Dataset: Begin

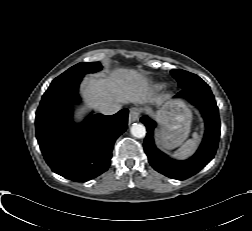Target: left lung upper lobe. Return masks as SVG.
<instances>
[{"label":"left lung upper lobe","mask_w":252,"mask_h":231,"mask_svg":"<svg viewBox=\"0 0 252 231\" xmlns=\"http://www.w3.org/2000/svg\"><path fill=\"white\" fill-rule=\"evenodd\" d=\"M171 74L178 81V85L182 89L187 88V87H192V86H205V85H207L197 75L190 73L188 71L182 70V69L171 70Z\"/></svg>","instance_id":"5c2ea615"}]
</instances>
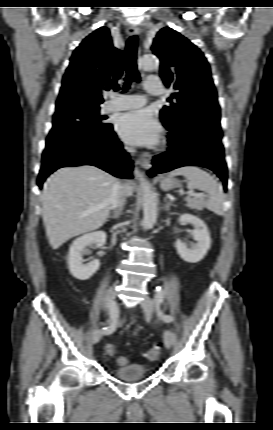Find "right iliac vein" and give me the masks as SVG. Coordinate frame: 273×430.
<instances>
[{"label": "right iliac vein", "mask_w": 273, "mask_h": 430, "mask_svg": "<svg viewBox=\"0 0 273 430\" xmlns=\"http://www.w3.org/2000/svg\"><path fill=\"white\" fill-rule=\"evenodd\" d=\"M114 299H115V286L111 287L106 295L107 308L110 315V319H109L110 322L112 320L113 312H118V306L115 303ZM101 336H102V331L100 329H97L91 337V342L93 344H96L97 342L100 341Z\"/></svg>", "instance_id": "obj_1"}]
</instances>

Dataset: End

**What you need to do**
Give again, word for word, the line containing "Coordinate frame: 273×430." and every line after it to the end of the records; leave out the pictures.

**Solution to this problem**
Find "right iliac vein" and give me the masks as SVG. Coordinate frame: 273×430.
<instances>
[{"label": "right iliac vein", "mask_w": 273, "mask_h": 430, "mask_svg": "<svg viewBox=\"0 0 273 430\" xmlns=\"http://www.w3.org/2000/svg\"><path fill=\"white\" fill-rule=\"evenodd\" d=\"M114 299H115V286L111 287L106 295L107 308L110 315V319H109L110 322L112 320L113 312H118V306L115 303ZM101 336H102V331L100 329H97L91 337V342L93 344H96L97 342L100 341Z\"/></svg>", "instance_id": "obj_1"}]
</instances>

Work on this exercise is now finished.